3. RDD are NOT in memory in Spark. Spark only cache data during Wide transformation.
4. Join with inputs co-partitioned is an example of Narrow transformation.Join with inputs non co-partitioned is an example of Wide transformation.
5. Narrow is faster than Wide transformation as it avoids shuffle over the network.
4. HOW DOES SPARK READ LARGE FILE?
When an action (count, collect, write etc.) is encountered Spark starts reading the data, but it will not load the entire data into memory. It will load them into multiple blocks called Partitions rather than a single big block. For example — while reading from HDFS spark partition will be decided by the splits of the file on HDFS across the cluster.

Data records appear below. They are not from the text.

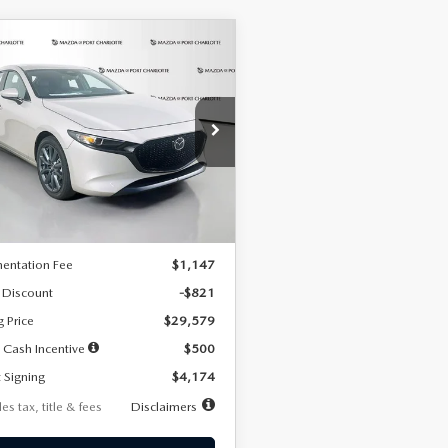
OMPARE VEHICLE
6
MAZDA3
UY
FINANCE
LEASE
TCHBACK
2.5 S
FERRED
74
7,500
36
cial Offer
Price Drop
M1BPALL2T1887194
Stock:
2514
th
miles
months
:
M3H PF 2A
LESS
Ext.
Int.
ck
$30,400
entation Fee
$1,147
 Discount
-$821
g Price
$29,579
 Cash Incentive
$500
 Signing
$4,174
es tax, title & fees
Disclaimers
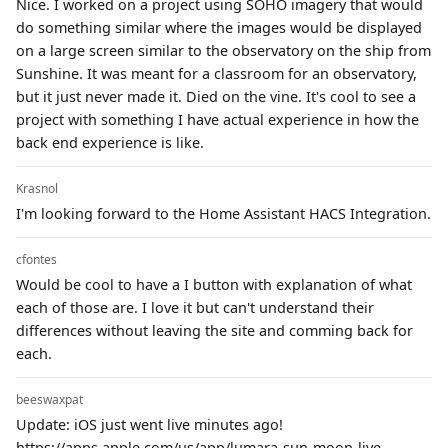
Nice. I worked on a project using SOHO imagery that would
do something similar where the images would be displayed
on a large screen similar to the observatory on the ship from
Sunshine. It was meant for a classroom for an observatory,
but it just never made it. Died on the vine. It's cool to see a
project with something I have actual experience in how the
back end experience is like.
Krasnol
I'm looking forward to the Home Assistant HACS Integration.
cfontes
Would be cool to have a I button with explanation of what
each of those are. I love it but can't understand their
differences without leaving the site and comming back for
each.
beeswaxpat
Update: iOS just went live minutes ago!
https://apps.apple.com/us/app/lumara-sun-moon-live-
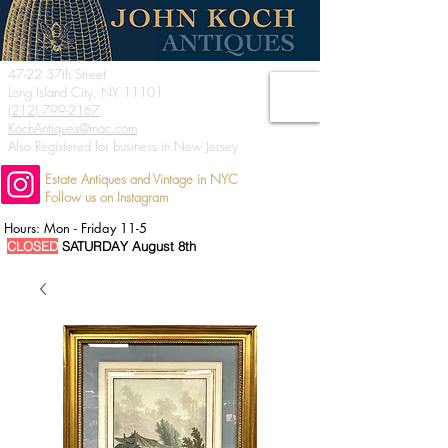
47-22 37th Street
Long Island City, NY 11101
(212) 799-2167
KochAntiques@mac.com
Also Registered for business in New Jersey
Estate Antiques and Vintage in NYC
Follow us on Instagram
Hours: Mon - Friday 11-5
CLOSED
SATURDAY August 8th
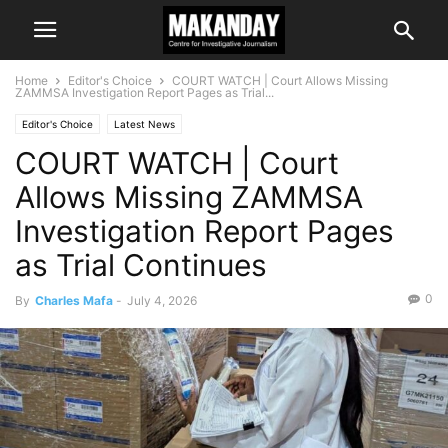
Home
Editor's Choice
COURT WATCH | Court Allows Missing
ZAMMSA Investigation Report Pages as Trial...
Editor's Choice
Latest News
COURT WATCH | Court
Allows Missing ZAMMSA
Investigation Report Pages
as Trial Continues
0
By
Charles Mafa
-
July 4, 2026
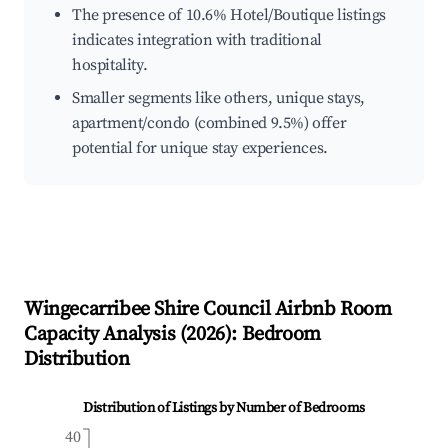
The presence of 10.6% Hotel/Boutique listings
indicates integration with traditional
hospitality.
Smaller segments like others, unique stays,
apartment/condo (combined 9.5%) offer
potential for unique stay experiences.
Wingecarribee Shire Council
Airbnb Room
Capacity Analysis (
2026
): Bedroom
Distribution
Distribution of Listings by Number of Bedrooms
40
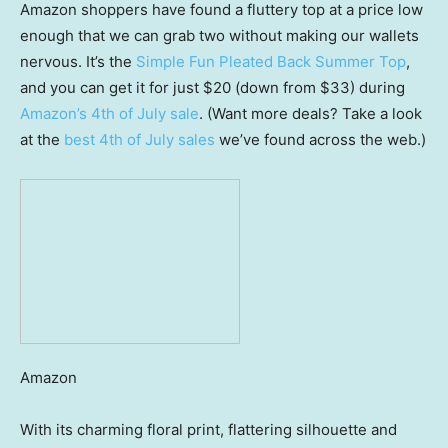
Amazon shoppers have found a fluttery top at a price low
enough that we can grab two without making our wallets
nervous. It’s the
Simple Fun Pleated Back Summer Top
,
and you can get it for just $20 (down from $33) during
Amazon’s 4th of July sale
. (Want more deals? Take a look
at the
best 4th of July sales
we’ve found across the web.)
Amazon
With its charming floral print, flattering silhouette and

We can use repartition(N) or coalesce(N) on a DataFrame/RDD to change the number of input partitions and size based on the need. Also we can set spark.sql.shuffle.partitions value to override the default shuffle partition value (i.e. 200) during any shuffle operation. Remember, shuffle partitions are the number of output partitions created after a shuffle operation.
In Spark we know 1 Partition = 1 Core = 1 Task. Hence while loading the partitions it depends on the number of available Cores in the cluster. Incase we can’t accommodate all of these concurrently loaded partitions into memory then we will get OOM error.
We already know that Wide dependency (shuffle operation) will create stages and within each stages based on Narrow transformation tasks are getting generated. One task will be associated with one partition and transformations are applied on each partitions (above picture describes this behavior).
Now, let’s assume we have multiple stages and spark runs transformations in the 1st Stage on the loaded partitions initially. Once it applies all the transformations on the loaded partitions, it will store the output as Shuffle-data (boundary of a stage).
Then, it will go to the next stage and will start reading more partitions, apply transformations on those partitions and again store the output as shuffled-data. It will follow these steps until it reaches to the last Stage of execution.
Note: If we don’t apply any transformation but only an action, spark will still read the data in partitions. But it will not store any data in the cluster. To store we can use either cache or persist. But remember cache default storage level = MEMORY_ONLY where persist default storage level = MEMORY_AND_DISK. So, we need to use them based on the need and situation.
One more point to consider: let’s we have 64GB of memory in Spark, then load data into RDD/Dataframe and repartition it such that each partition will be less than 64GB in size, because spark will load each partition into memory during processing. It’s always good to keep some additional memory buffer.